Diversity is not usually the first word that comes to mind when you think of Minnesota, but it should be. From skyscrapers to sod houses, from timeless steamboat towns on the Mississippi and St. Croix Rivers to Wobegonic farm country in the west, and from Minneapolis’s world-class arts scene to a record-setting ball of twine, even seasoned travelers are likely to be impressed.
The one thing just about everyone does know about Minnesota is that this is some beautiful country. The boreal forests of the northeast fade into the tallgrass prairie of the southwest, and in between are the lakes — far more than the sloganned 10,000. I’ve been around the globe but have yet to find any place more beautiful than the Boundary Waters — thousands of lakes rimmed by ancient bedrock and littered with islands.

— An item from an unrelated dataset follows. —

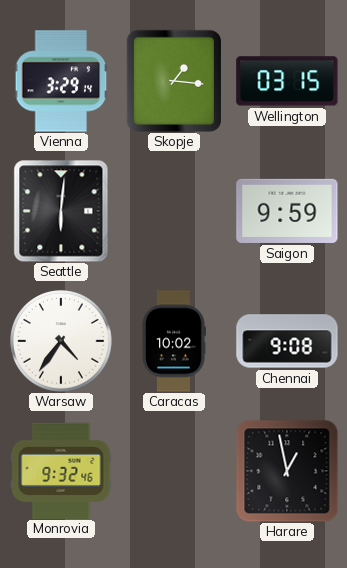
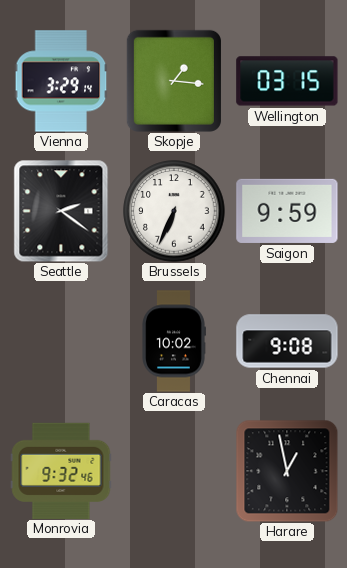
Seattle: 6:01 -> 2:21
Brussels: none -> 6:34
Warsaw: 4:36 -> none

Just next door, the rocky Lake Superior shore, lined with cliffs and waterfalls, is as lovely a coast as you’ll ever see. In the south, towering bluffs reach high above the Mississippi River, largely unchanged since Mark Twain and Henry David Thoreau rode by in steamboats.

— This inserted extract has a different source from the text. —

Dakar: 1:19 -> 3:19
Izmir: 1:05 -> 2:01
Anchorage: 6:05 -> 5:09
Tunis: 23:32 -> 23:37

Other than mountain climbing, your options for getting out into this glorious wilderness are endless. With one million acres, but no roads, the Boundary Waters Canoe Area Wilderness just might be the best quiet-water paddling in the world. Bikers can bypass the traffic since Minnesota is a leader in rail-to-trail conversions. Rock hounds can scale some of the best walls between Seneca and Boulder. And, of course, the fun doesn’t stop when the snow falls: from snowboards to dogsleds, you can try it all.
While it’s easy to joke about Minnesota’s Scandinavian heritage — which does in fact live on in church-basement lutefisk dinners and the quiet exclamation, “Uff-da!” — that doesn’t do justice to the state’s real ethnic diversity. Native American communities in the north work hard to maintain their traditions, and Minnesota is home to the largest Somali population in the United States and the largest urban Hmong population in the world, as well as sizable and established Mexican, Russian, Tibetan, Asian, and East African communities.
Add in the state’s high wages and low cost of living, and it’s not surprising when Minnesota regularly tops nationwide rankings in quality of life. Don’t be surprised if, after your visit, you just can’t bring yourself to leave: Every year thousands of people arrive as visitors and return as residents.